*Provided data*:
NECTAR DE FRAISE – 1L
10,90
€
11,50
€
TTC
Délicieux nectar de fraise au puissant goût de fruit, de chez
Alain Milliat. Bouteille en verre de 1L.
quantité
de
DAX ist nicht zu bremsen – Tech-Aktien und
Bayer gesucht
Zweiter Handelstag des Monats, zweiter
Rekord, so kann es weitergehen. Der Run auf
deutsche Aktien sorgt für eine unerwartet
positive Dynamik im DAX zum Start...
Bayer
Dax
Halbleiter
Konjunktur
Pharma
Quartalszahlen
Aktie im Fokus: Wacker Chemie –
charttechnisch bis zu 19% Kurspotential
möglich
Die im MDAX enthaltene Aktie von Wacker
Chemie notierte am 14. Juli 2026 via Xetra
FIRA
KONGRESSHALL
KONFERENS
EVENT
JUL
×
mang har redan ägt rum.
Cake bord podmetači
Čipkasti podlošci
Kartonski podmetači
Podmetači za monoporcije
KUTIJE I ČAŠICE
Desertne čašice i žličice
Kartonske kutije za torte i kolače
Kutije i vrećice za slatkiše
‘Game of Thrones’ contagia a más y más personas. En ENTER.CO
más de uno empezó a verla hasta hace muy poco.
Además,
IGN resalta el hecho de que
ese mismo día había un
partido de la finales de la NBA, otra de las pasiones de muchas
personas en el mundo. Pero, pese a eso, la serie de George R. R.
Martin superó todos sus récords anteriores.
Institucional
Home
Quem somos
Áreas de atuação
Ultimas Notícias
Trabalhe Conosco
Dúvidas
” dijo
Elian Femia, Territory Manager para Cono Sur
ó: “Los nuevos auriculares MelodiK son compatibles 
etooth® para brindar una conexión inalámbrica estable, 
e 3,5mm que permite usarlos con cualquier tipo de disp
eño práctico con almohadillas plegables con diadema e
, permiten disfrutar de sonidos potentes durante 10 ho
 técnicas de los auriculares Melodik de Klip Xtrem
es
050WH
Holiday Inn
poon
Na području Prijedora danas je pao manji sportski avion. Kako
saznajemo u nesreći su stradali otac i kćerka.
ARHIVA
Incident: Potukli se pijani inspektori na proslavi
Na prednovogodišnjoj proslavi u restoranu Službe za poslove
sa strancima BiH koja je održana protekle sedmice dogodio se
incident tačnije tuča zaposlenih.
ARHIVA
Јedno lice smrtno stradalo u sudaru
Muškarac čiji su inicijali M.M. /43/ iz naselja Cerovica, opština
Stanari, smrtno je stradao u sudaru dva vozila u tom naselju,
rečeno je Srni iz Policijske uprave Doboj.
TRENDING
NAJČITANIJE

*Try it*: All records shown above are to be given again verbatim.

*Your response*:
NECTAR DE FRAISE – 1L
10,90
€
11,50
€
TTC
Délicieux nectar de fraise au puissant goût de fruit, de chez
Alain Milliat. Bouteille en verre de 1L.
quantité
de
DAX ist nicht zu bremsen – Tech-Aktien und
Bayer gesucht
Zweiter Handelstag des Monats, zweiter
Rekord, so kann es weitergehen. Der Run auf
deutsche Aktien sorgt für eine unerwartet
positive Dynamik im DAX zum Start...
Bayer
Dax
Halbleiter
Konjunktur
Pharma
Quartalszahlen
Aktie im Fokus: Wacker Chemie –
charttechnisch bis zu 19% Kurspotential
möglich
Die im MDAX enthaltene Aktie von Wacker
Chemie notierte am 14. Juli 2026 via Xetra
FIRA
KONGRESSHALL
KONFERENS
EVENT
JUL
×
mang har redan ägt rum.
Cake bord podmetači
Čipkasti podlošci
Kartonski podmetači
Podmetači za monoporcije
KUTIJE I ČAŠICE
Desertne čašice i žličice
Kartonske kutije za torte i kolače
Kutije i vrećice za slatkiše
‘Game of Thrones’ contagia a más y más personas. En ENTER.CO
más de uno empezó a verla hasta hace muy poco.
Además,
IGN resalta el hecho de que
ese mismo día había un
partido de la finales de la NBA, otra de las pasiones de muchas
personas en el mundo. Pero, pese a eso, la serie de George R. R.
Martin superó todos sus récords anteriores.
Institucional
Home
Quem somos
Áreas de atuação
Ultimas Notícias
Trabalhe Conosco
Dúvidas
” dijo
Elian Femia, Territory Manager para Cono Sur
ó: “Los nuevos auriculares MelodiK son compatibles 
etooth® para brindar una conexión inalámbrica estable, 
e 3,5mm que permite usarlos con cualquier tipo de disp
eño práctico con almohadillas plegables con diadema e
, permiten disfrutar de sonidos potentes durante 10 ho
 técnicas de los auriculares Melodik de Klip Xtrem
es
050WH
Holiday Inn
poon
Na području Prijedora danas je pao manji sportski avion. Kako
saznajemo u nesreći su stradali otac i kćerka.
ARHIVA
Incident: Potukli se pijani inspektori na proslavi
Na prednovogodišnjoj proslavi u restoranu Službe za poslove
sa strancima BiH koja je održana protekle sedmice dogodio se
incident tačnije tuča zaposlenih.
ARHIVA
Јedno lice smrtno stradalo u sudaru
Muškarac čiji su inicijali M.M. /43/ iz naselja Cerovica, opština
Stanari, smrtno je stradao u sudaru dva vozila u tom naselju,
rečeno je Srni iz Policijske uprave Doboj.
TRENDING
NAJČITANIJE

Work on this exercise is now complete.